Start of Records provided

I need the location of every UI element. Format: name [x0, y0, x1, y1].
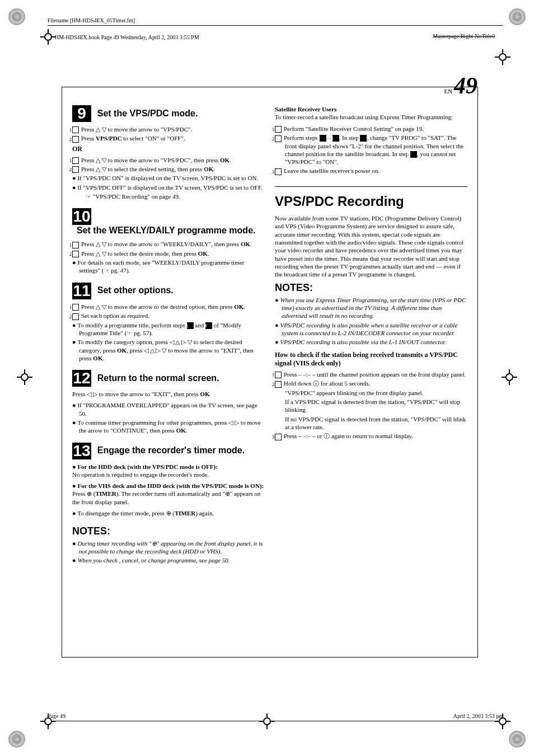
step-10-line1: 1Press △ ▽ to move the arrow to "WEEKLY/…	[72, 240, 265, 248]
right-notes-heading: NOTES:	[275, 281, 467, 294]
step-11-bullet2: To modify the category option, press ◁ △…	[72, 338, 265, 362]
left-note-2: When you check , cancel, or change progr…	[72, 556, 265, 564]
page-number-corner: EN 49	[444, 71, 477, 101]
step-11-bullet1: To modify a programme title, perform ste…	[72, 321, 265, 337]
footer-date: April 2, 2003 3:53 pm	[453, 712, 503, 720]
corner-target-br	[509, 731, 526, 748]
or-label: OR	[72, 145, 265, 154]
step-13-heading2: ● For the VHS deck and the HDD deck (wit…	[72, 482, 265, 490]
corner-target-tl	[8, 8, 25, 25]
sat-line2: 2Perform steps 1 – 13. In step 7, change…	[275, 134, 467, 166]
reg-mark-mid-left	[17, 369, 32, 385]
step-9-bullet2: If "VPS/PDC OFF" is displayed on the TV …	[72, 184, 265, 191]
footer: Page 49 April 2, 2003 3:53 pm	[48, 712, 503, 721]
check-sub2: If a VPS/PDC signal is detected from the…	[275, 398, 467, 414]
reg-mark-top-right	[495, 49, 510, 65]
step-13-para1: No operation is required to engage the r…	[72, 471, 265, 478]
step-9-or2: 2Press △ ▽ to select the desired setting…	[72, 165, 265, 173]
vps-para: Now available from some TV stations, PDC…	[275, 214, 467, 278]
step-10-title: Set the WEEKLY/DAILY programme mode.	[77, 225, 255, 237]
step-11-line2: 2Set each option as required.	[72, 312, 265, 320]
page-frame: EN 49 9 Set the VPS/PDC mode. 1Press △ ▽…	[62, 87, 478, 658]
step-11-line1: 1Press △ ▽ to move the arrow to the desi…	[72, 303, 265, 311]
step-12-bullet2: To continue timer programming for other …	[72, 419, 265, 435]
reg-mark-top-left	[40, 29, 56, 45]
step-12-num: 12	[72, 370, 91, 387]
step-9: 9 Set the VPS/PDC mode. 1Press △ ▽ to mo…	[72, 105, 265, 200]
step-13-title: Engage the recorder's timer mode.	[97, 445, 245, 457]
sat-line3: 3Leave the satellite receiver's power on…	[275, 167, 467, 175]
step-13-bullet1: To disengage the timer mode, press ⊕ (TI…	[72, 509, 265, 517]
step-12-para: Press ◁ ▷ to move the arrow to "EXIT", t…	[72, 390, 265, 398]
step-13-para2: Press ⊕ (TIMER). The recorder turns off …	[72, 490, 265, 506]
step-11-num: 11	[72, 283, 91, 299]
left-note-1: During timer recording with "⊕" appearin…	[72, 539, 265, 556]
sat-para: To timer-record a satellite broadcast us…	[275, 113, 467, 121]
book-info: HM-HDS4EX.book Page 49 Wednesday, April …	[55, 34, 199, 41]
filename-header: Filename [HM-HDS4EX_05Timer.fm]	[48, 17, 135, 24]
step-9-num: 9	[72, 105, 91, 122]
step-9-title: Set the VPS/PDC mode.	[97, 108, 198, 120]
step-11: 11 Set other options. 1Press △ ▽ to move…	[72, 283, 265, 362]
step-9-line2: 2Press VPS/PDC to select "ON" or "OFF".	[72, 134, 265, 142]
step-10-bullet1: For details on each mode, see "WEEKLY/DA…	[72, 259, 265, 275]
step-10: 10 Set the WEEKLY/DAILY programme mode. …	[72, 208, 265, 274]
step-10-num: 10	[72, 208, 91, 225]
step-9-bullet1: If "VPS/PDC ON" is displayed on the TV s…	[72, 174, 265, 182]
reg-mark-mid-right	[502, 369, 517, 385]
check-line3: 3Press – –:– – or ⓘ again to return to n…	[275, 432, 467, 440]
left-column: 9 Set the VPS/PDC mode. 1Press △ ▽ to mo…	[72, 105, 265, 566]
corner-target-tr	[509, 8, 526, 25]
masterpage-text: Masterpage:Right-NoTitle0	[433, 33, 495, 39]
step-13: 13 Engage the recorder's timer mode. ● F…	[72, 443, 265, 518]
step-13-num: 13	[72, 443, 91, 459]
check-heading: How to check if the station being receiv…	[275, 351, 467, 368]
sat-heading: Satellite Receiver Users	[275, 105, 467, 113]
right-note-1: When you use Express Timer Programming, …	[275, 296, 467, 320]
sat-line1: 1Perform "Satellite Receiver Control Set…	[275, 125, 467, 133]
step-9-line1: 1Press △ ▽ to move the arrow to "VPS/PDC…	[72, 125, 265, 133]
right-note-3: VPS/PDC recording is also possible via t…	[275, 338, 467, 346]
check-line2: 2Hold down ⓘ for about 5 seconds.	[275, 379, 467, 387]
left-notes-heading: NOTES:	[72, 525, 265, 538]
step-13-heading1: ● For the HDD deck (with the VPS/PDC mod…	[72, 463, 265, 471]
vps-title: VPS/PDC Recording	[275, 186, 467, 210]
step-12-bullet1: If "PROGRAMME OVERLAPPED" appears on the…	[72, 401, 265, 417]
step-11-title: Set other options.	[97, 285, 174, 297]
masterpage-label: Masterpage:Right-NoTitle0	[433, 32, 495, 40]
step-12: 12 Return to the normal screen. Press ◁ …	[72, 370, 265, 434]
page-en-label: EN	[444, 88, 453, 95]
right-note-2: VPS/PDC recording is also possible when …	[275, 321, 467, 337]
top-rule	[48, 25, 503, 26]
step-9-ref: "VPS/PDC Recording" on page 49.	[72, 192, 265, 200]
check-line1: 1Press – –:– – until the channel positio…	[275, 370, 467, 378]
right-column: Satellite Receiver Users To timer-record…	[275, 105, 467, 566]
step-10-line2: 2Press △ ▽ to select the desire mode, th…	[72, 250, 265, 257]
step-9-or1: 1Press △ ▽ to move the arrow to "VPS/PDC…	[72, 156, 265, 164]
step-12-title: Return to the normal screen.	[97, 373, 219, 384]
check-sub3: If no VPS/PDC signal is detected from th…	[275, 415, 467, 431]
corner-target-bl	[8, 731, 25, 748]
page-number: 49	[454, 73, 477, 98]
check-sub1: "VPS/PDC" appears blinking on the front …	[275, 389, 467, 397]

End of Records provided

#### Task prompt:
Where a record holds a picture, leave the picture out and restate the rest word for word.

#### Final answer:
I need the location of every UI element. Format: name [x0, y0, x1, y1].
step-10-line1: 1Press △ ▽ to move the arrow to "WEEKLY/…	[72, 240, 265, 248]
right-notes-heading: NOTES:	[275, 281, 467, 294]
step-11-bullet2: To modify the category option, press ◁ △…	[72, 338, 265, 362]
left-note-2: When you check , cancel, or change progr…	[72, 556, 265, 564]
page-number-corner: EN 49	[444, 71, 477, 101]
step-11-bullet1: To modify a programme title, perform ste…	[72, 321, 265, 337]
footer-date: April 2, 2003 3:53 pm	[453, 712, 503, 720]
corner-target-br	[509, 731, 526, 748]
or-label: OR	[72, 145, 265, 154]
step-13-heading2: ● For the VHS deck and the HDD deck (wit…	[72, 482, 265, 490]
corner-target-tl	[8, 8, 25, 25]
sat-line2: 2Perform steps 1 – 13. In step 7, change…	[275, 134, 467, 166]
reg-mark-mid-left	[17, 369, 32, 385]
step-9-bullet2: If "VPS/PDC OFF" is displayed on the TV …	[72, 184, 265, 191]
footer: Page 49 April 2, 2003 3:53 pm	[48, 712, 503, 721]
check-sub2: If a VPS/PDC signal is detected from the…	[275, 398, 467, 414]
reg-mark-top-right	[495, 49, 510, 65]
step-13-para1: No operation is required to engage the r…	[72, 471, 265, 478]
step-9-or2: 2Press △ ▽ to select the desired setting…	[72, 165, 265, 173]
vps-para: Now available from some TV stations, PDC…	[275, 214, 467, 278]
step-10-title: Set the WEEKLY/DAILY programme mode.	[77, 225, 255, 237]
step-11-line2: 2Set each option as required.	[72, 312, 265, 320]
page-frame: EN 49 9 Set the VPS/PDC mode. 1Press △ ▽…	[62, 87, 478, 658]
step-11-line1: 1Press △ ▽ to move the arrow to the desi…	[72, 303, 265, 311]
step-12-bullet2: To continue timer programming for other …	[72, 419, 265, 435]
reg-mark-top-left	[40, 29, 56, 45]
step-12-num: 12	[72, 370, 91, 387]
step-9: 9 Set the VPS/PDC mode. 1Press △ ▽ to mo…	[72, 105, 265, 200]
step-13-title: Engage the recorder's timer mode.	[97, 445, 245, 457]
sat-line3: 3Leave the satellite receiver's power on…	[275, 167, 467, 175]
step-13-bullet1: To disengage the timer mode, press ⊕ (TI…	[72, 509, 265, 517]
step-12-para: Press ◁ ▷ to move the arrow to "EXIT", t…	[72, 390, 265, 398]
step-13-para2: Press ⊕ (TIMER). The recorder turns off …	[72, 490, 265, 506]
step-11-num: 11	[72, 283, 91, 299]
left-note-1: During timer recording with "⊕" appearin…	[72, 539, 265, 556]
sat-para: To timer-record a satellite broadcast us…	[275, 113, 467, 121]
book-info: HM-HDS4EX.book Page 49 Wednesday, April …	[55, 34, 199, 41]
filename-header: Filename [HM-HDS4EX_05Timer.fm]	[48, 17, 135, 24]
step-9-num: 9	[72, 105, 91, 122]
step-9-title: Set the VPS/PDC mode.	[97, 108, 198, 120]
step-11: 11 Set other options. 1Press △ ▽ to move…	[72, 283, 265, 362]
step-9-line2: 2Press VPS/PDC to select "ON" or "OFF".	[72, 134, 265, 142]
step-10-bullet1: For details on each mode, see "WEEKLY/DA…	[72, 259, 265, 275]
step-10: 10 Set the WEEKLY/DAILY programme mode. …	[72, 208, 265, 274]
step-10-num: 10	[72, 208, 91, 225]
step-9-bullet1: If "VPS/PDC ON" is displayed on the TV s…	[72, 174, 265, 182]
reg-mark-mid-right	[502, 369, 517, 385]
check-line3: 3Press – –:– – or ⓘ again to return to n…	[275, 432, 467, 440]
left-column: 9 Set the VPS/PDC mode. 1Press △ ▽ to mo…	[72, 105, 265, 566]
corner-target-tr	[509, 8, 526, 25]
masterpage-text: Masterpage:Right-NoTitle0	[433, 33, 495, 39]
step-13: 13 Engage the recorder's timer mode. ● F…	[72, 443, 265, 518]
step-13-num: 13	[72, 443, 91, 459]
check-heading: How to check if the station being receiv…	[275, 351, 467, 368]
sat-heading: Satellite Receiver Users	[275, 105, 467, 113]
right-note-1: When you use Express Timer Programming, …	[275, 296, 467, 320]
sat-line1: 1Perform "Satellite Receiver Control Set…	[275, 125, 467, 133]
step-9-line1: 1Press △ ▽ to move the arrow to "VPS/PDC…	[72, 125, 265, 133]
right-note-3: VPS/PDC recording is also possible via t…	[275, 338, 467, 346]
check-line2: 2Hold down ⓘ for about 5 seconds.	[275, 379, 467, 387]
left-notes-heading: NOTES:	[72, 525, 265, 538]
step-13-heading1: ● For the HDD deck (with the VPS/PDC mod…	[72, 463, 265, 471]
vps-title: VPS/PDC Recording	[275, 186, 467, 210]
step-12-bullet1: If "PROGRAMME OVERLAPPED" appears on the…	[72, 401, 265, 417]
step-11-title: Set other options.	[97, 285, 174, 297]
masterpage-label: Masterpage:Right-NoTitle0	[433, 32, 495, 40]
step-12: 12 Return to the normal screen. Press ◁ …	[72, 370, 265, 434]
page-en-label: EN	[444, 88, 453, 95]
right-note-2: VPS/PDC recording is also possible when …	[275, 321, 467, 337]
top-rule	[48, 25, 503, 26]
step-9-ref: "VPS/PDC Recording" on page 49.	[72, 192, 265, 200]
check-line1: 1Press – –:– – until the channel positio…	[275, 370, 467, 378]
right-column: Satellite Receiver Users To timer-record…	[275, 105, 467, 566]
step-10-line2: 2Press △ ▽ to select the desire mode, th…	[72, 250, 265, 257]
step-9-or1: 1Press △ ▽ to move the arrow to "VPS/PDC…	[72, 156, 265, 164]
step-12-title: Return to the normal screen.	[97, 373, 219, 384]
check-sub3: If no VPS/PDC signal is detected from th…	[275, 415, 467, 431]
corner-target-bl	[8, 731, 25, 748]
page-number: 49	[454, 73, 477, 98]
check-sub1: "VPS/PDC" appears blinking on the front …	[275, 389, 467, 397]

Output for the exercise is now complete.